Records excerpted from a collection
════════════════
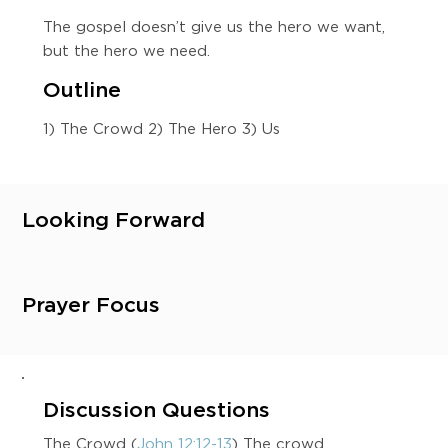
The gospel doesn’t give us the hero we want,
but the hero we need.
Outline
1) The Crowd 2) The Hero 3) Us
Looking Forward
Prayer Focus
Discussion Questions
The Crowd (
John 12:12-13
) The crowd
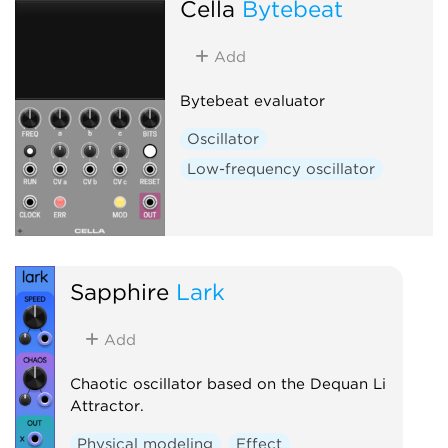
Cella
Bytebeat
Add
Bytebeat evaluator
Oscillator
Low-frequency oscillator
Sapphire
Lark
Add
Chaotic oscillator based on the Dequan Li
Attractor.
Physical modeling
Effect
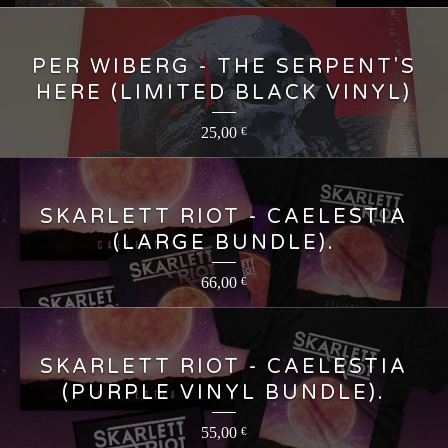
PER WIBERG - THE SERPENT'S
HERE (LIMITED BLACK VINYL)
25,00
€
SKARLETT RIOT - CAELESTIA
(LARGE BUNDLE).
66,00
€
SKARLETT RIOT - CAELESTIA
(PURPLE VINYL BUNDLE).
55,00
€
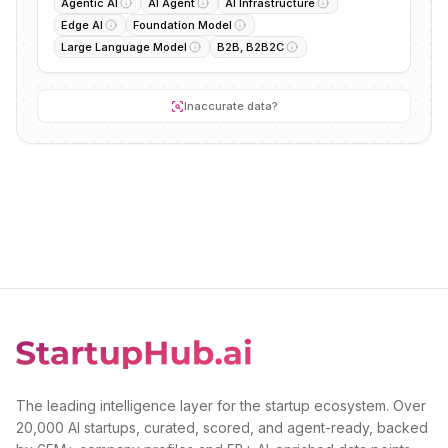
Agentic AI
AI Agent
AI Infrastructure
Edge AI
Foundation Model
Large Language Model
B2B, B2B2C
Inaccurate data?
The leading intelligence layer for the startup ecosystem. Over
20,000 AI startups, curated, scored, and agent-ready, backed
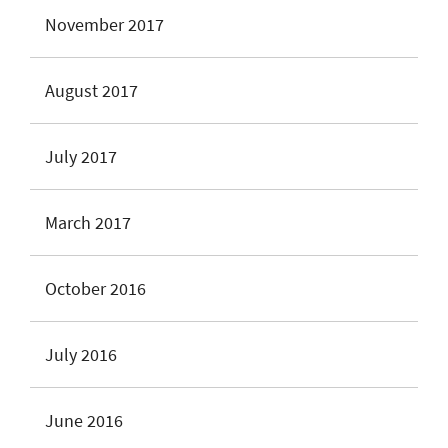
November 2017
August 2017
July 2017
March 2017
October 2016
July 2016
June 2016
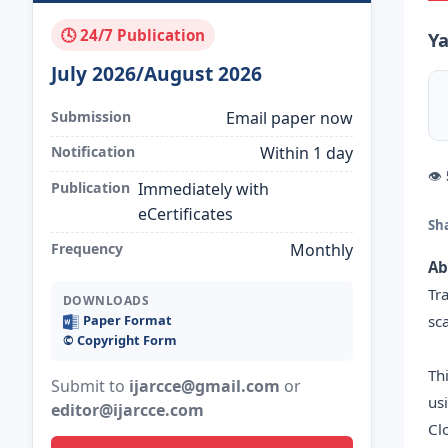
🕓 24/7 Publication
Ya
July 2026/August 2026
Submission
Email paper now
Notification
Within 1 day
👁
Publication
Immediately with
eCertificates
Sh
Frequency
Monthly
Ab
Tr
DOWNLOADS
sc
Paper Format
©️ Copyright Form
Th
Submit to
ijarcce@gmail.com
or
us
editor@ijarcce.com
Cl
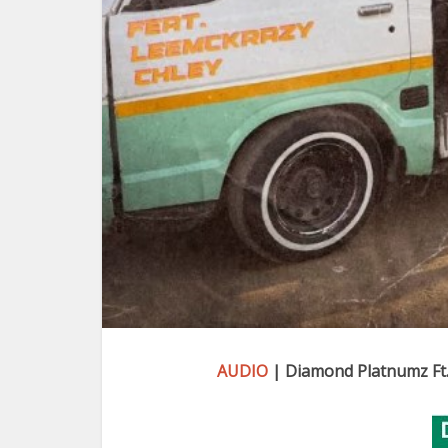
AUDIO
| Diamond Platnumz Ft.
════════════════
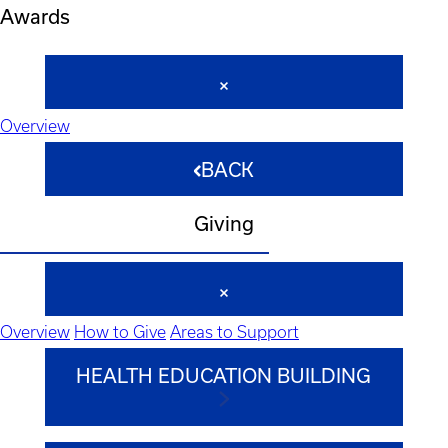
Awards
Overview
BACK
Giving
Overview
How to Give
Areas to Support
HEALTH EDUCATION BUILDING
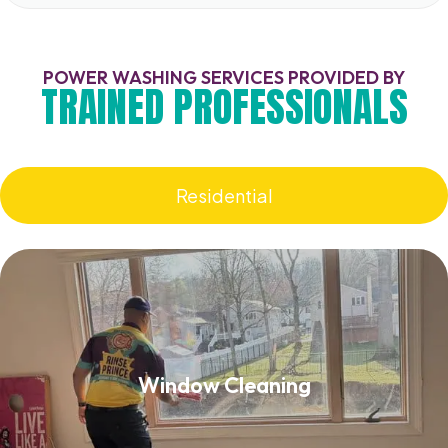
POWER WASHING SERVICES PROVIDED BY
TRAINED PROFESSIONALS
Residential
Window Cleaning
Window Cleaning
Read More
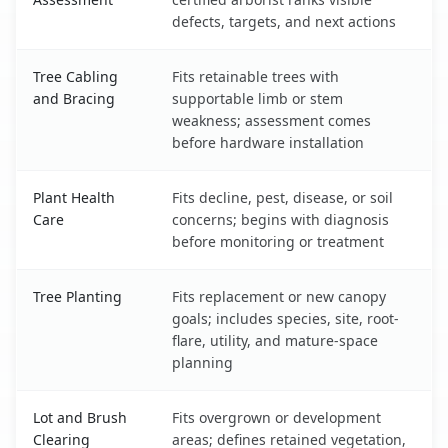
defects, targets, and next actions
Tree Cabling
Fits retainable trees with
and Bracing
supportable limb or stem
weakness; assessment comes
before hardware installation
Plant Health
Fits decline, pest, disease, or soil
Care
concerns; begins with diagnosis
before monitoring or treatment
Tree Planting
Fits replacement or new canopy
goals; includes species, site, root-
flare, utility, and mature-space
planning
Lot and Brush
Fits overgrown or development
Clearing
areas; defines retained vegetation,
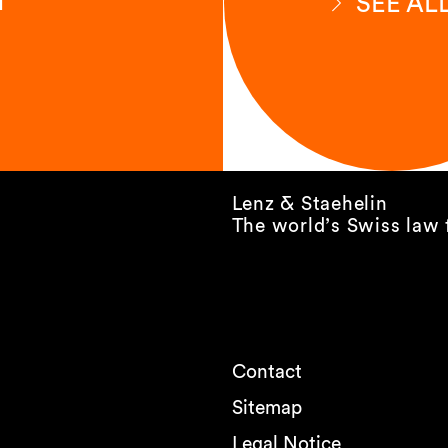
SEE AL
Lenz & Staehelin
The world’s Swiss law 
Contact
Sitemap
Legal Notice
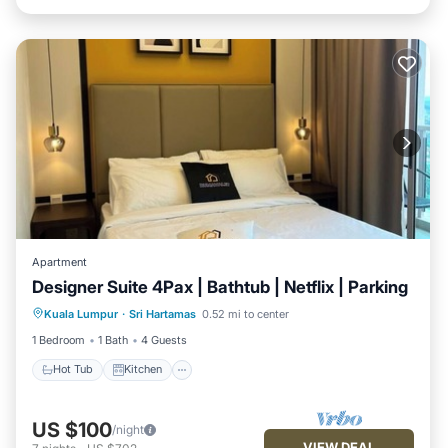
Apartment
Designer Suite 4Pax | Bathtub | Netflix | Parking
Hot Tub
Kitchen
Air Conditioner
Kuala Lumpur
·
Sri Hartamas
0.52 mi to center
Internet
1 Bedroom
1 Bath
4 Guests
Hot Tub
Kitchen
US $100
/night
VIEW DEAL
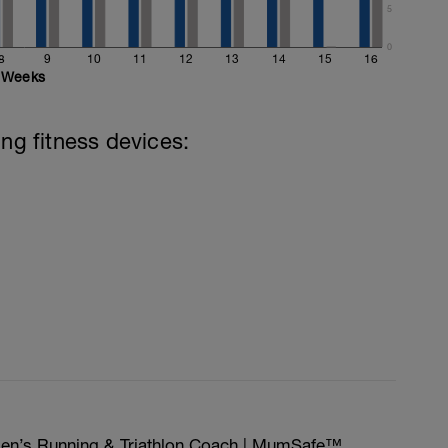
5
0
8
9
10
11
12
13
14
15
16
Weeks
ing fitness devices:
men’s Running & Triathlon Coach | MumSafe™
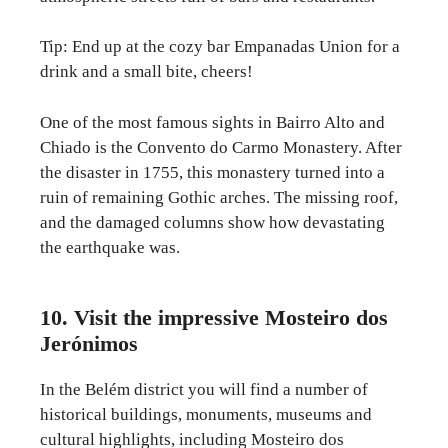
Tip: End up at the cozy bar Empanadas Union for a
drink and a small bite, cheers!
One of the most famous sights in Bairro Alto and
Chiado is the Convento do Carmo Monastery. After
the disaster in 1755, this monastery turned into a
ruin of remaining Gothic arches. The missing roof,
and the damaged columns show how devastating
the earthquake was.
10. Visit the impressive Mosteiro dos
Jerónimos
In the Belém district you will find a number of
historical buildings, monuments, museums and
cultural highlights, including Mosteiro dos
════════════════
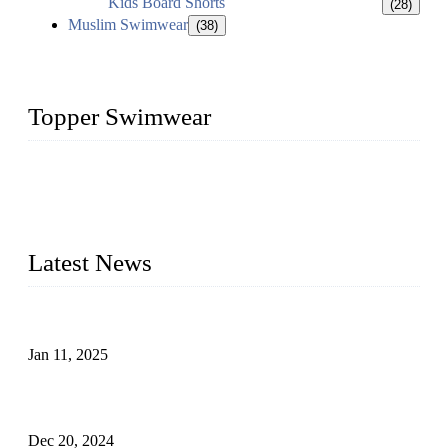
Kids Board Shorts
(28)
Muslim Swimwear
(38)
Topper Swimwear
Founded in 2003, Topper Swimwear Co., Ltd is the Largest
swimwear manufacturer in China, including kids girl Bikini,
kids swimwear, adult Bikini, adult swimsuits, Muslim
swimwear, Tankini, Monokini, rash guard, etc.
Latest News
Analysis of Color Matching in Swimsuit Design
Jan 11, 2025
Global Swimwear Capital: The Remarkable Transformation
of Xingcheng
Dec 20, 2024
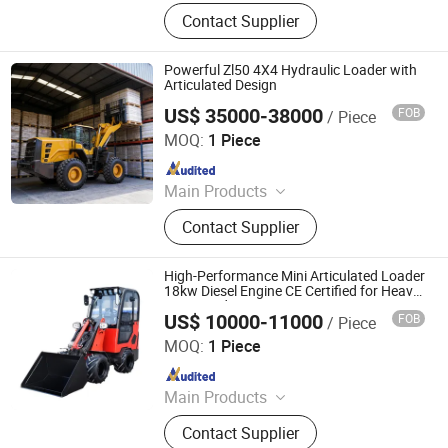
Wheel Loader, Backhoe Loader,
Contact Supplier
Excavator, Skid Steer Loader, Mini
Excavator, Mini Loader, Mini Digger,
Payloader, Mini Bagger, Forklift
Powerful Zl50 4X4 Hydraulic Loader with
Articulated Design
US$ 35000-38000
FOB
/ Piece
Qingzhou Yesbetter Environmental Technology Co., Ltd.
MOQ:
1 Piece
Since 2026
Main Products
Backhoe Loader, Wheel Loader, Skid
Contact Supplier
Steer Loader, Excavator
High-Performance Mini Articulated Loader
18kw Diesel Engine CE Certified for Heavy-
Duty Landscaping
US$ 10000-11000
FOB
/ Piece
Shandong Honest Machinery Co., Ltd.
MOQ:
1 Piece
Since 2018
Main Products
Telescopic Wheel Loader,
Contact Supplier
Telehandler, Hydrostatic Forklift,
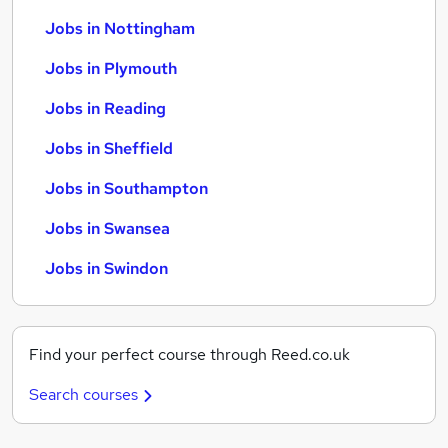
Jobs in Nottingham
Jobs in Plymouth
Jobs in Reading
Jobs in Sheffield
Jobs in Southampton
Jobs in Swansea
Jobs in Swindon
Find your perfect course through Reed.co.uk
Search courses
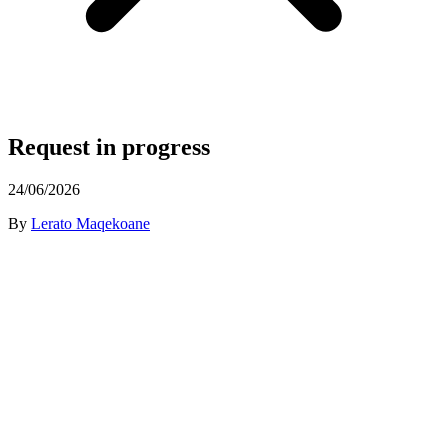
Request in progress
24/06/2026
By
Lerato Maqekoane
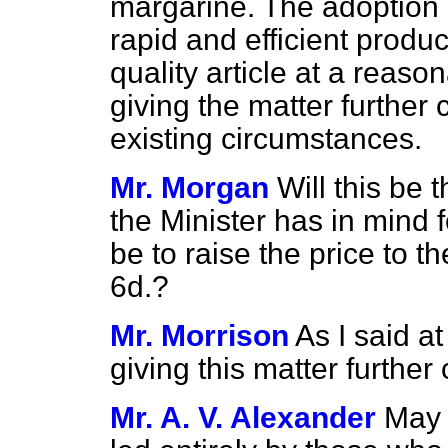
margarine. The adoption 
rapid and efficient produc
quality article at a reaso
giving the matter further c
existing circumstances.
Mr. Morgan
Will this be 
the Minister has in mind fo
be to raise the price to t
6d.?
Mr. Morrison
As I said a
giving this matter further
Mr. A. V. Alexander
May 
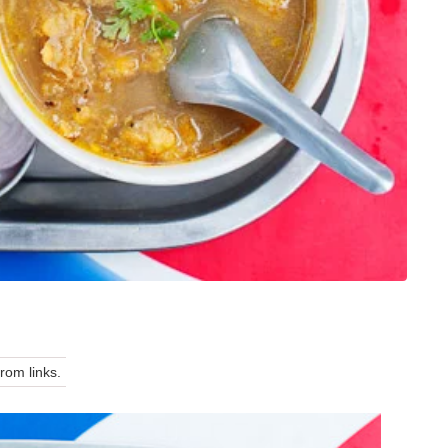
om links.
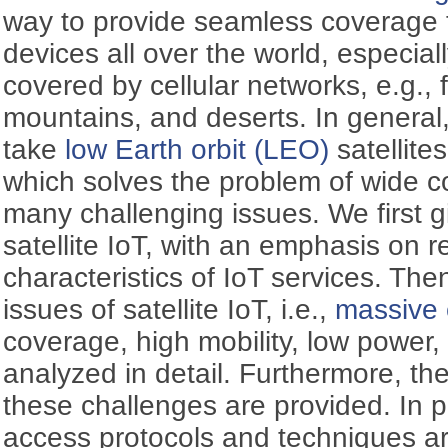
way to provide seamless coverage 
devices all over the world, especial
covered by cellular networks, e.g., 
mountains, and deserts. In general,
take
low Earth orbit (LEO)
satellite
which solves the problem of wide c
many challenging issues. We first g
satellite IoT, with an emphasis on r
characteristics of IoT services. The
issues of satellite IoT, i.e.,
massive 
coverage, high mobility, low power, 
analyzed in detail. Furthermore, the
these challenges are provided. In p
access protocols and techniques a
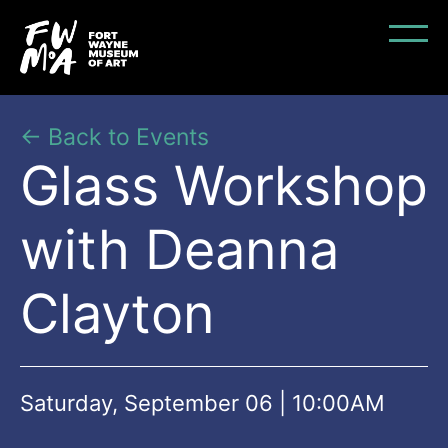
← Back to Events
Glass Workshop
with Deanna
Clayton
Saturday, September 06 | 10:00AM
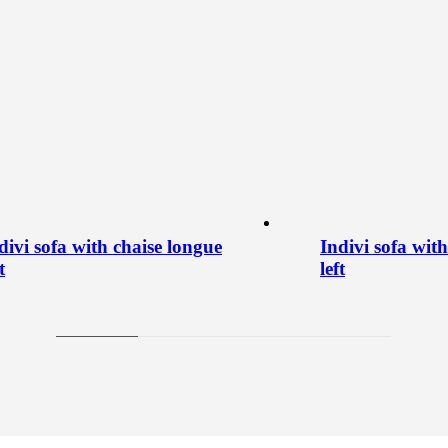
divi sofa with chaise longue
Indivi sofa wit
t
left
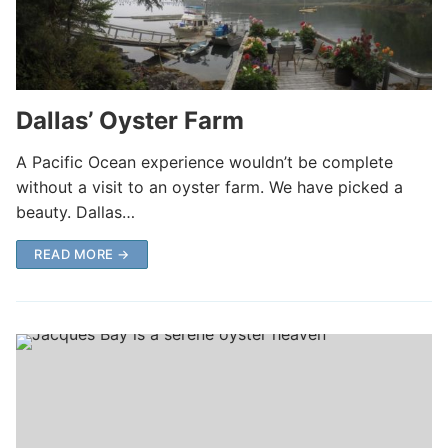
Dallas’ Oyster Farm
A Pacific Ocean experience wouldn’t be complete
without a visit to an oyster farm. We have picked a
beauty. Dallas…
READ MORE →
════════════════
> PROBLEM
Here the job is to copy the stretch of records from the line containing "The gospel doesn’t" through the line containing "Chaotic oscillator based on the Dequan Li", word for word. Leave every picture out.

> TASK RESULT
The gospel doesn’t give us the hero we want,
but the hero we need.
Outline
1) The Crowd 2) The Hero 3) Us
Looking Forward
Prayer Focus
Discussion Questions
The Crowd (
John 12:12-13
) The crowd
Cella
Bytebeat
Add
Bytebeat evaluator
Oscillator
Low-frequency oscillator
Sapphire
Lark
Add
Chaotic oscillator based on the Dequan Li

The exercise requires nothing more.